** Opening INFORMATION SHOWN block **

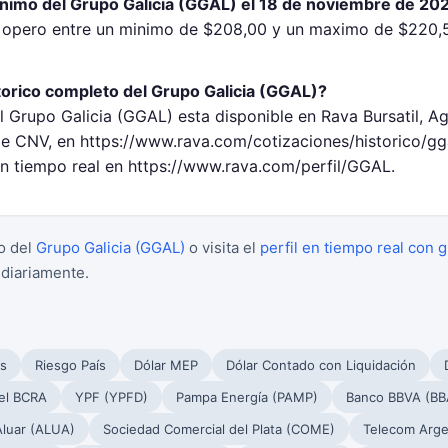
inimo del Grupo Galicia (GGAL) el 18 de noviembre de 20
) opero entre un minimo de $208,00 y un maximo de $220,
torico completo del Grupo Galicia (GGAL)?
l Grupo Galicia (GGAL) esta disponible en Rava Bursatil, A
 CNV, en https://www.rava.com/cotizaciones/historico/gg
en tiempo real en https://www.rava.com/perfil/GGAL.
o del
Grupo Galicia (GGAL)
o visita el
perfil en tiempo real con g
 diariamente.
s
Riesgo País
Dólar MEP
Dólar Contado con Liquidación
el BCRA
YPF (YPFD)
Pampa Energía (PAMP)
Banco BBVA (BB
Aluar (ALUA)
Sociedad Comercial del Plata (COME)
Telecom Arge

** Closing INFORMATION SHOWN block **

TASK OBJECTIVE: An exact, word-for-word copy of the records is expected, with no pictures in it.

PROBLEM SOLUTION:
inimo del Grupo Galicia (GGAL) el 18 de noviembre de 20
) opero entre un minimo de $208,00 y un maximo de $220,
torico completo del Grupo Galicia (GGAL)?
l Grupo Galicia (GGAL) esta disponible en Rava Bursatil, A
 CNV, en https://www.rava.com/cotizaciones/historico/gg
en tiempo real en https://www.rava.com/perfil/GGAL.
o del
Grupo Galicia (GGAL)
o visita el
perfil en tiempo real con g
 diariamente.
s
Riesgo País
Dólar MEP
Dólar Contado con Liquidación
el BCRA
YPF (YPFD)
Pampa Energía (PAMP)
Banco BBVA (BB
Aluar (ALUA)
Sociedad Comercial del Plata (COME)
Telecom Arge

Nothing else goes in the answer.